Appeal by the defendant from an order of the Supreme Court, Kings County (Dowling, J.), dated October 14, 2009, which, after a hearing, designated him a level three sex offender pursuant to Correction Law article 6-C.
Ordered that the order is affirmed, without costs or disbursements.
Although departures from the presumptive risk level determined by the risk assessment instrument are the exception rather than the rule (see Sex Offender Registration Act: Risk Assessment Guidelines and Commentary, at 4 [2006]; People v Taylor, 78 AD3d 1141 [2010], lv denied 16 NY3d 707 [2011]; People v Frosch, 69 AD3d 699 [2010]; People v Arciola, 54 AD3d 741 [2008]), a hearing court has the discretion to upwardly depart from the presumptive risk level based upon facts in the record where clear and convincing evidence demonstrates the *1027existence of “an aggravating . . . factor of a kind, or to a degree, that is otherwise not adequately taken into account by the guidelines” (Sex Offender Registration Act: Risk Assessment Guidelines and Commentary, at 4 [2006]; see People v Johnson, 11 NY3d 416, 421 [2008]; People v Taylor, 78 AD3d 1141 [2010]; People v Smith, 78 AD3d 805 [2010], lv denied 16 NY3d 704 [2011]; People v Frosch, 69 AD3d 699 [2010]).
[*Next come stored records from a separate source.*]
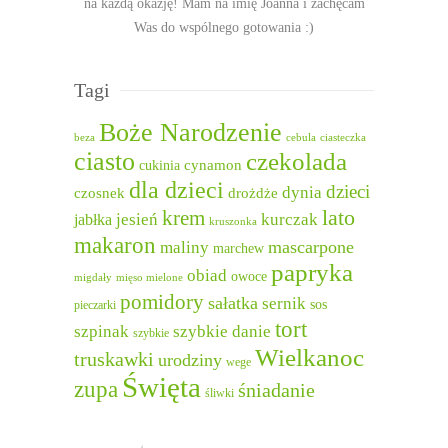
na każdą okazję! Mam na imię Joanna i zachęcam
Was do wspólnego gotowania :)
Tagi
Boże Narodzenie
beza
cebula
ciasteczka
ciasto
czekolada
cukinia
cynamon
dla dzieci
dzieci
dynia
czosnek
drożdże
lato
krem
jesień
kurczak
jabłka
kruszonka
makaron
mascarpone
maliny
marchew
papryka
obiad
owoce
migdały
mięso mielone
pomidory
sałatka
sernik
sos
pieczarki
tort
szpinak
szybkie danie
szybkie
Wielkanoc
truskawki
urodziny
wege
Święta
zupa
śniadanie
śliwki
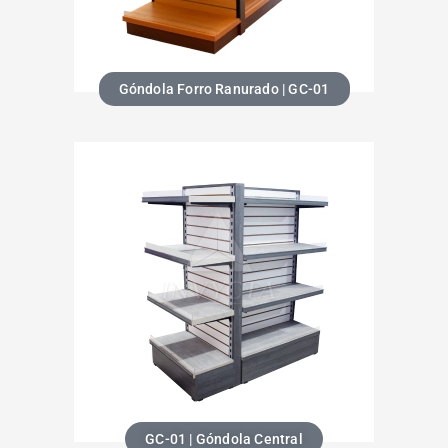
Góndola Forro Ranurado | GC-01
GC-01 | Góndola Central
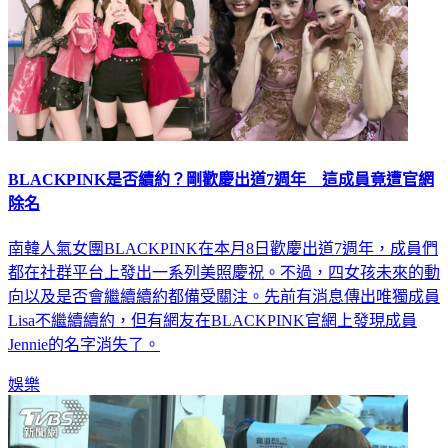
BLACKPINK是否續約？剛歡慶出道7週年 這成員竟遭官網
除名
南韓人氣女團BLACKPINK在本月8日歡慶出道7週年，成員們
都在社群平台上發出一系列美照慶祝。不過，四女孩未來的動
向以及是否會繼續續約都備受關注。先前有消息傳出唯獨成員
Lisa不繼續續約，但有網友在BLACKPINK官網上發現成員
Jennie的名字消失了。
娛樂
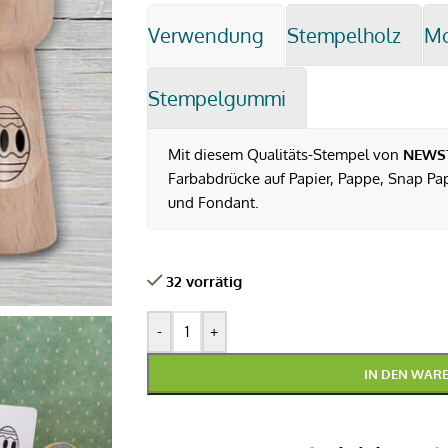
Verwendung
Stempelholz
M
Stempelgummi
Mit diesem Qualitäts-Stempel von
NEWS
Farbabdrücke auf Papier, Pappe, Snap Pap,
und Fondant.
32 vorrätig
-
+
IN DEN WAR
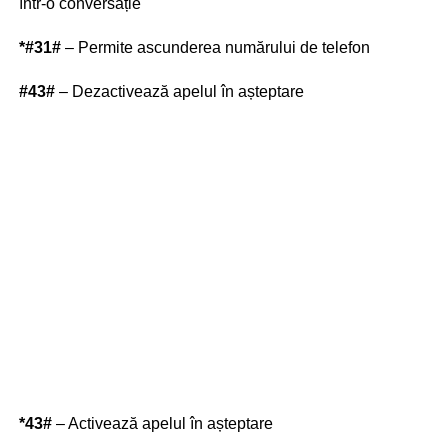
într-o conversație
*#31#
– Permite ascunderea numărului de telefon
#43#
– Dezactivează apelul în așteptare
*43#
– Activează apelul în așteptare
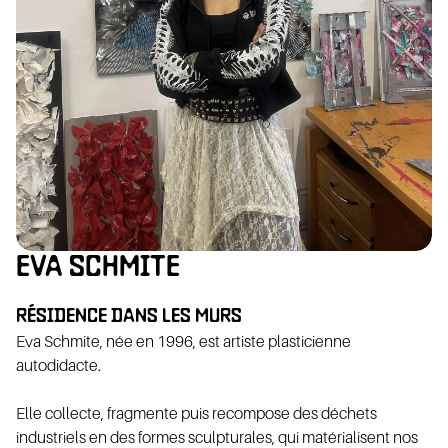
ÉSIO
VOL
EVA SCHMITE
RÉSIDENCE DANS LES MURS
Eva Schmite, née en 1996, est artiste plasticienne
autodidacte.
Elle collecte, fragmente puis recompose des déchets
industriels en des formes sculpturales, qui matérialisent nos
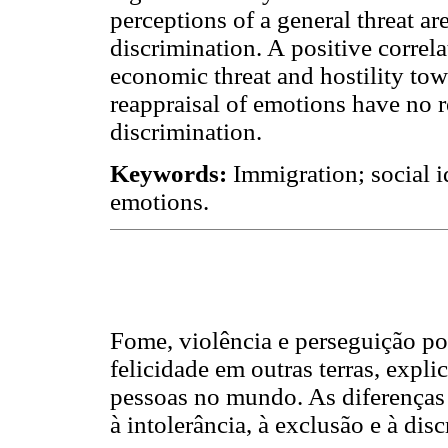
perceptions of a general threat ar
discrimination. A positive corre
economic threat and hostility to
reappraisal of emotions have no r
discrimination.
Keywords:
Immigration; social i
emotions.
Fome, violência e perseguição pol
felicidade em outras terras, expl
pessoas no mundo. As diferenças
à intolerância, à exclusão e à di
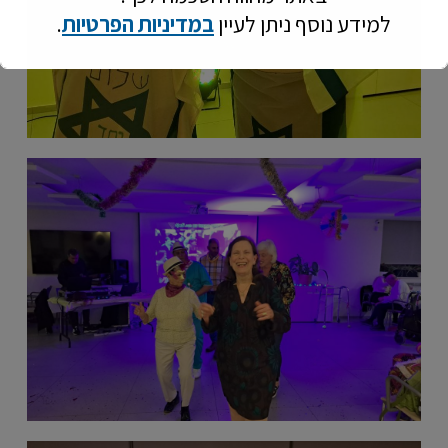
למידע נוסף ניתן לעיין
במדיניות הפרטיות
.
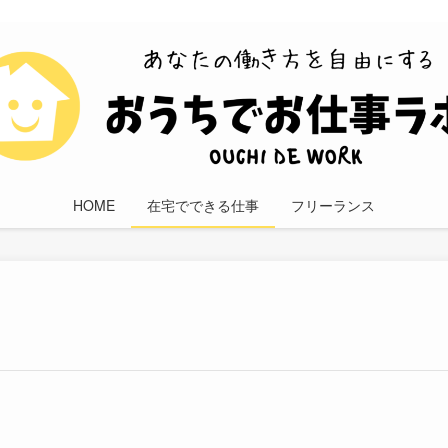
HOME
在宅でできる仕事
フリーランス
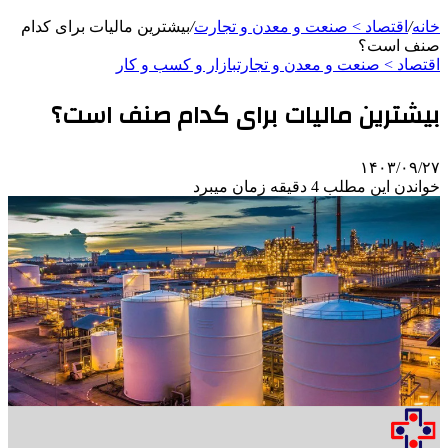
خانه
/
اقتصاد > صنعت و معدن و تجارت
/
بیشترین مالیات برای کدام
صنف است؟
اقتصاد > صنعت و معدن و تجارت
بازار و کسب و کار
بیشترین مالیات برای کدام صنف است؟
۱۴۰۳/۰۹/۲۷
خواندن این مطلب 4 دقیقه زمان میبرد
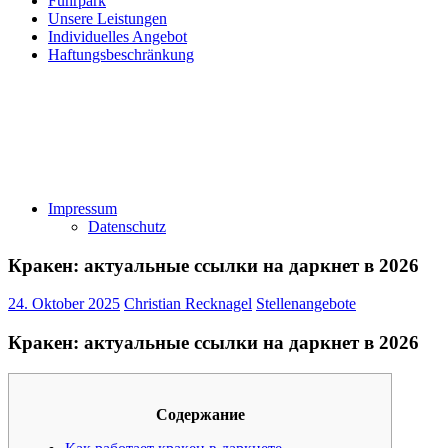
Fuhrpark
Unsere Leistungen
Individuelles Angebot
Haftungsbeschränkung
Impressum
Datenschutz
Кракен: актуальные ссылки на даркнет в 2026
24. Oktober 2025
Christian Recknagel
Stellenangebote
Кракен: актуальные ссылки на даркнет в 2026
Содержание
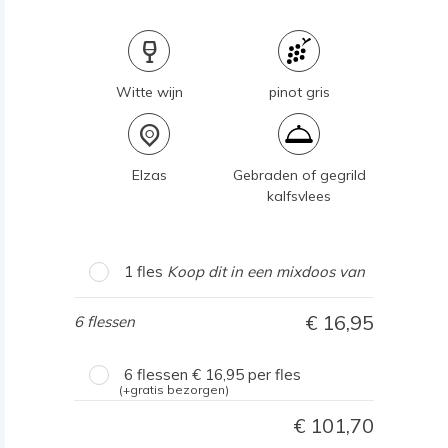
Witte wijn
pinot gris
Elzas
Gebraden of gegrild
kalfsvlees
1 fles
Koop dit in een mixdoos van
16,95
6 flessen
6 flessen
16,95
per fles
(+gratis bezorgen)
101,70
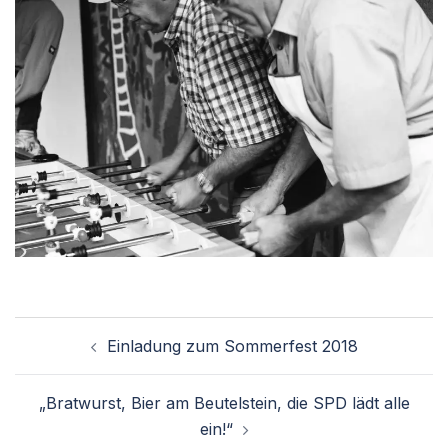
Einladung zum Sommerfest 2018
„Bratwurst, Bier am Beutelstein, die SPD lädt alle
ein!“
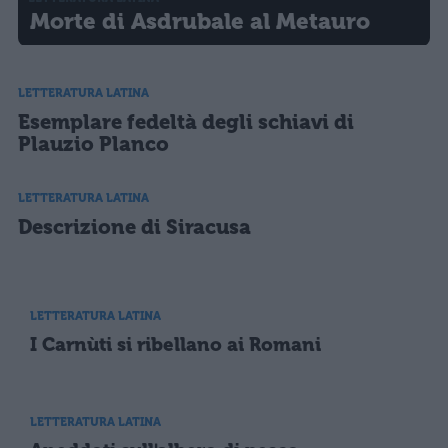
Morte di Asdrubale al Metauro
LETTERATURA LATINA
Esemplare fedeltà degli schiavi di
Plauzio Planco
LETTERATURA LATINA
Descrizione di Siracusa
LETTERATURA LATINA
I Carnùti si ribellano ai Romani
LETTERATURA LATINA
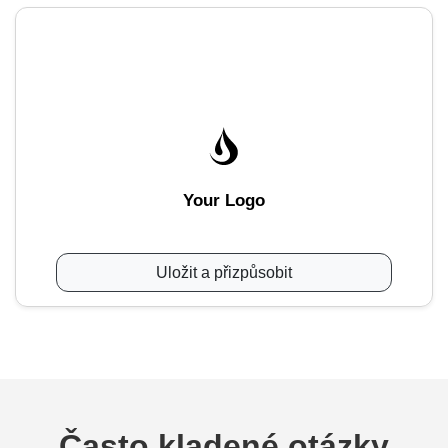
Your Logo
Uložit a přizpůsobit
Často kladené otázky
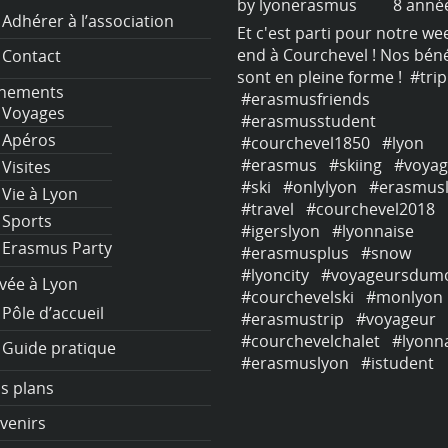
y
lyonerasmus
8 années ago
by
lyonerasmus
8 anné
Adhérer à l’association
 c'est parti pour notre week-
Et c'est parti pour notre we
d à Courchevel ! Nos bénévoles
end à Courchevel ! Nos bén
Contact
nt en pleine forme !
#trip
sont en pleine forme !
#trip
nements
erasmusfriends
#erasmusfriends
Voyages
erasmusstudent
#erasmusstudent
Apéros
courchevel1850
#lyon
#courchevel1850
#lyon
erasmus
#skiing
#voyage
#erasmus
#skiing
#voyag
Visites
ki
#onlylyon
#erasmuslife
#ski
#onlylyon
#erasmusl
Vie à Lyon
ravel
#courchevel2018
#travel
#courchevel2018
Sports
igerslyon
#lyonnaise
#igerslyon
#lyonnaise
Erasmus Party
erasmusplus
#snow
#erasmusplus
#snow
yoncity
#voyageursdumonde
#lyoncity
#voyageursdum
ivée à Lyon
courchevelski
#monlyon
#courchevelski
#monlyon
Pôle d’accueil
erasmustrip
#voyageur
#erasmustrip
#voyageur
courchevelchalet
#lyonnais
#courchevelchalet
#lyonn
Guide pratique
erasmuslyon
#istudent
#erasmuslyon
#istudent
s plans
venirs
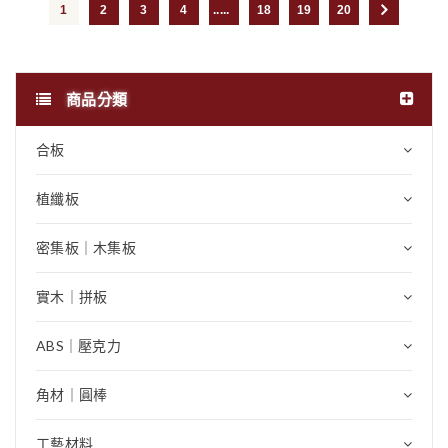
1
2
3
4
...
18
19
20
商品分類
合板
植纖板
密集板｜木集板
實木｜拼板
ABS｜壓克力
角材｜圓棒
工藝材料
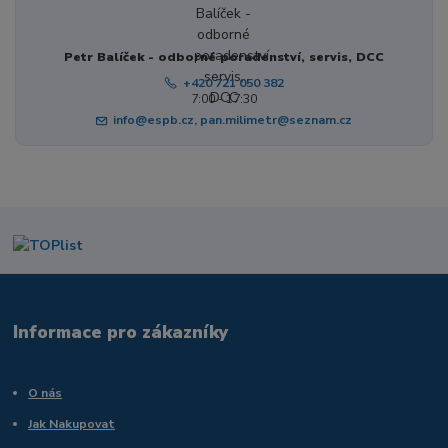
Petr Balíček - odborné poradenství, servis, DCC
+420 721 050 382
7:00 - 17:30
info@espb.cz, pan.milimetr@seznam.cz
Informace pro zákazníky
O nás
Jak Nakupovat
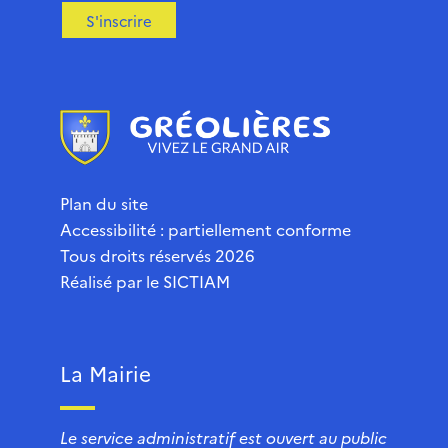
S'inscrire
Plan du site
Accessibilité : partiellement conforme
Tous droits réservés 2026
Réalisé par le
SICTIAM
La Mairie
Le service administratif est ouvert au public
Here, contrary to the defendant’s contention, the Supreme Court providently exercised its discretion in upwardly departing from the presumptive risk level and designating him a level three offender based upon clear and convincing evidence of aggravating factors not accounted for in the risk assessment instrument, including, inter alia, his acts of sexual misconduct while incarcerated prior to the commission of the subject offense, and a pending indictment charging him with the commission of a new sexual offense (see People v Farrell, 78 AD3d 1454 [2010] ; People v Sherard, 73 AD3d 537 [2010]; People v Clark, 68 AD3d 485 [2009]; People v Arciola, 54 AD3d 741 [2008]; People v Mudd, 43 AD3d 1128,1129 [2007]). Mastro, J.P., Skelos, Eng and Sgroi, JJ., concur.